« The Wrenchies » par Farel Dalrymple

Il y a des bandes dessinées qui redonnent sa valeur à ce que d’aucuns appellent la culture de l’imaginaire ; des œuvres faisant de l’imagination non pas un style mais l’un des acteurs effectifs de sa nature fictionnelle… Dans ce roman graphique de 300 pages, Farel Dalrymple utilise une narration à tiroirs où s’entrechoquent réalité et fiction, présent et futur, enfance et âge adulte, dans un questionnement sur la construction de notre place en ce monde tout autant que sur le rôle des créateurs et des lecteurs…

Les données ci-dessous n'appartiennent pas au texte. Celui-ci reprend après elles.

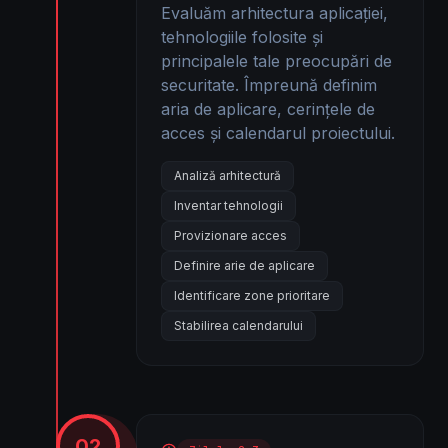
Evaluăm arhitectura aplicației,
tehnologiile folosite și
principalele tale preocupări de
securitate. Împreună definim
aria de aplicare, cerințele de
acces și calendarul proiectului.
Analiză arhitectură
Inventar tehnologii
Provizionare acces
Definire arie de aplicare
Identificare zone prioritare
Stabilirea calendarului
02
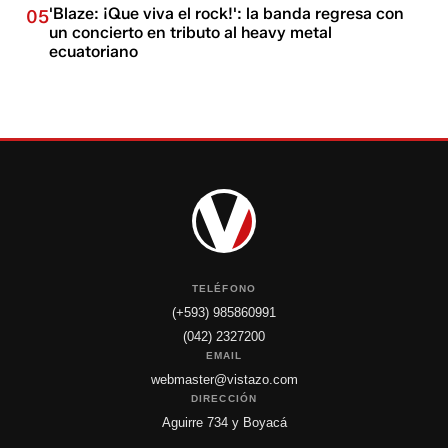
'Blaze: ¡Que viva el rock!': la banda regresa con
05
un concierto en tributo al heavy metal
ecuatoriano
TELÉFONO
(+593) 985860991
(042) 2327200
EMAIL
webmaster@vistazo.com
DIRECCIÓN
Aguirre 734 y Boyacá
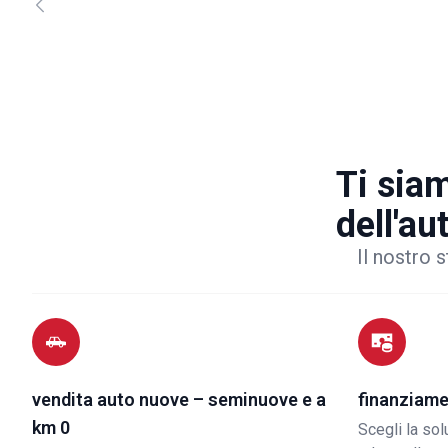
Ti siam
dell'au
Il nostro s
vendita auto nuove – seminuove e a
finanziame
km 0
Scegli la so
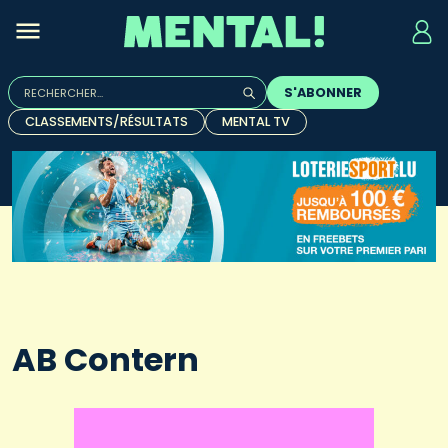
Rechercher :
S'ABONNER
Quand les résultats de l'auto-complétion sont disponibles, u
CLASSEMENTS/RÉSULTATS
MENTAL TV
AB Contern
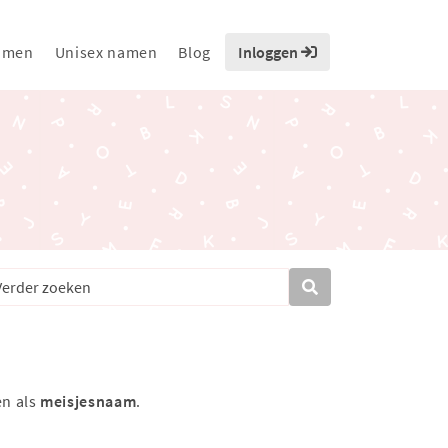
amen
Unisex namen
Blog
Inloggen
en als
meisjesnaam
.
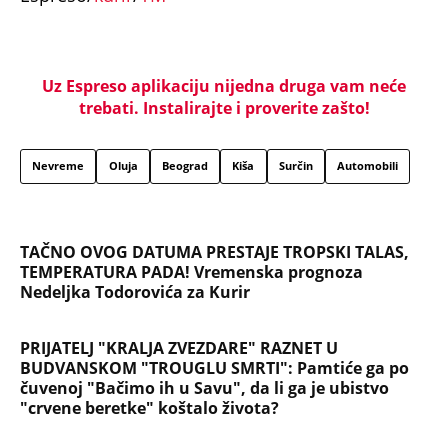
Uz Espreso aplikaciju nijedna druga vam neće
trebati. Instalirajte i proverite zašto!
Nevreme
Oluja
Beograd
Kiša
Surčin
Automobili
TAČNO OVOG DATUMA PRESTAJE TROPSKI TALAS,
TEMPERATURA PADA! Vremenska prognoza
Nedeljka Todorovića za Kurir
PRIJATELJ "KRALJA ZVEZDARE" RAZNET U
BUDVANSKOM "TROUGLU SMRTI": Pamtiće ga po
čuvenoj "Bačimo ih u Savu", da li ga je ubistvo
"crvene beretke" koštalo života?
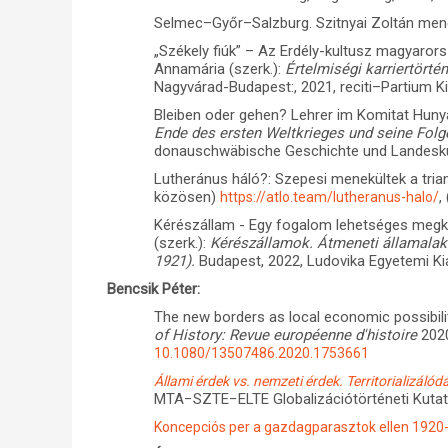
Selmec–Győr–Salzburg. Szitnyai Zoltán men
„Székely fiúk” – Az Erdély-kultusz magyarorsz
Annamária (szerk.):
Értelmiségi karriertörté
Nagyvárad-Budapest:, 2021, reciti–Partium K
Bleiben oder gehen? Lehrer im Komitat Hunyad
Ende des ersten Weltkrieges und seine Fo
donauschwäbische Geschichte und Landesk
Lutheránus háló?: Szepesi menekültek a tri
közösen)
,
https://atlo.team/lutheranus-halo/
Kérészállam - Egy fogalom lehetséges megkö
(szerk.):
Kérészállamok. Átmeneti államalaku
1921).
Budapest, 2022, Ludovika Egyetemi Ki
Bencsik Péter:
The new borders as local economic possibil
of History: Revue européenne d'histoire
2020
10.1080/13507486.2020.1753661
Állami érdek vs. nemzeti érdek. Territorializá
MTA−SZTE−ELTE Globalizációtörténeti Kutatóc
Koncepciós per a gazdagparasztok ellen 1920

Alors évidemment, quand on lit l’accroche éditoriale reprenant la critique de Mike Mignola sur cet album (« Fabuleux. Le dessin est magnifique, les personnages géniaux – il y a à peu près tout ce que je pourrais attendre d’un roman graphique. »), on se dit : « Bon, ouais, qu’écrire après ça ? » Alors évidemment, on peut se dire que ce n’est pas parce que Mignola affirme quelque chose que c’est forcément parole d’évangile – il est bien placé pour parler, certes, mais même les plus grands peuvent avoir leurs petites coquetteries incompréhensibles. Et puis évidemment, quand on lit « The Wrenchies », on se rend compte qu’outre les goûts de chacun, Mignola ne s’est pas trompé. Avec ce roman graphique (un terme que je mets plutôt en veilleuse généralement, car il ne veut plus rien dire à force de l’associer à n’importe quelle bande dessinée de plus de 48 pages, mais ici c’est le cas), Dalrymple explore les méandres de la fiction, de ses créateurs, de ses créatures et de son public à travers une fable SF qui revêt aussi le visage d’un conte initiatique… Débutant sur le thème du terrier d’« Alice » et développant une aventure fantastique, cette œuvre bascule ensuite plusieurs fois dans des strates de réalités différentes finissant par se rejoindre pour échafauder le dénouement ; mais entre le début et la fin, il se sera passer bien des choses qui vont ouvrir – de manière kaléidoscopique et en utilisant la mise en abîme – d’autres regards et d’autres compréhension sur ce qu’on est en train de lire.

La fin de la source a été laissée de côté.